WHAT IS REQUIRED: Starting at the line that contains "Demidova, analista principal", transcribe every remaining line of the entries exactly, including the last one.

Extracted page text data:
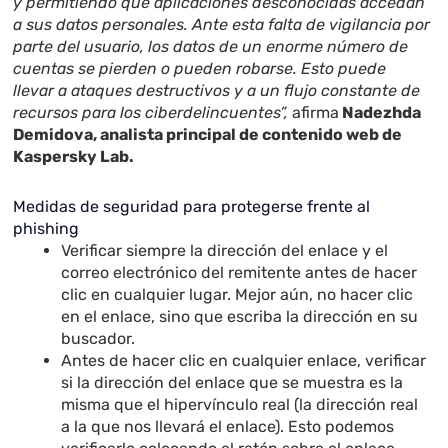
y permitiendo que aplicaciones desconocidas accedan
a sus datos personales. Ante esta falta de vigilancia por
parte del usuario, los datos de un enorme número de
cuentas se pierden o pueden robarse. Esto puede
llevar a ataques destructivos y a un flujo constante de
recursos para los ciberdelincuentes”,
afirma
Nadezhda
Demidova, analista principal de contenido web de
Kaspersky Lab.
Medidas de seguridad para protegerse frente al
phishing
Verificar siempre la dirección del enlace y el
correo electrónico del remitente antes de hacer
clic en cualquier lugar. Mejor aún, no hacer clic
en el enlace, sino que escriba la dirección en su
buscador.
Antes de hacer clic en cualquier enlace, verificar
si la dirección del enlace que se muestra es la
misma que el hipervínculo real (la dirección real
a la que nos llevará el enlace). Esto podemos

WORKED SOLUTION:
Demidova, analista principal de contenido web de
Kaspersky Lab.
Medidas de seguridad para protegerse frente al
phishing
Verificar siempre la dirección del enlace y el
correo electrónico del remitente antes de hacer
clic en cualquier lugar. Mejor aún, no hacer clic
en el enlace, sino que escriba la dirección en su
buscador.
Antes de hacer clic en cualquier enlace, verificar
si la dirección del enlace que se muestra es la
misma que el hipervínculo real (la dirección real
a la que nos llevará el enlace). Esto podemos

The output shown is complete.